### Problem details
Print only the closing part of the entries. It starts at the line containing "information is not" and includes the final line, exactly as written.

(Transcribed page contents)

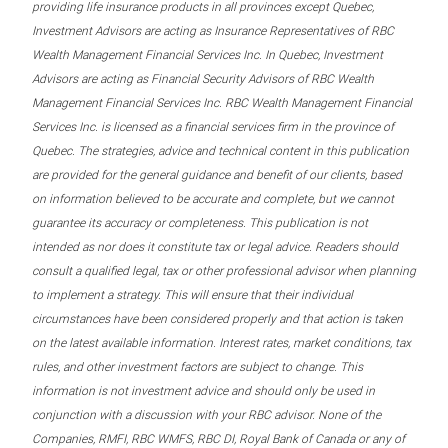
providing life insurance products in all provinces except Quebec,
Investment Advisors are acting as Insurance Representatives of RBC
Wealth Management Financial Services Inc. In Quebec, Investment
Advisors are acting as Financial Security Advisors of RBC Wealth
Management Financial Services Inc. RBC Wealth Management Financial
Services Inc. is licensed as a financial services firm in the province of
Quebec. The strategies, advice and technical content in this publication
are provided for the general guidance and benefit of our clients, based
on information believed to be accurate and complete, but we cannot
guarantee its accuracy or completeness. This publication is not
intended as nor does it constitute tax or legal advice. Readers should
consult a qualified legal, tax or other professional advisor when planning
to implement a strategy. This will ensure that their individual
circumstances have been considered properly and that action is taken
on the latest available information. Interest rates, market conditions, tax
rules, and other investment factors are subject to change. This
information is not investment advice and should only be used in
conjunction with a discussion with your RBC advisor. None of the
Companies, RMFI, RBC WMFS, RBC DI, Royal Bank of Canada or any of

### Task response
information is not investment advice and should only be used in
conjunction with a discussion with your RBC advisor. None of the
Companies, RMFI, RBC WMFS, RBC DI, Royal Bank of Canada or any of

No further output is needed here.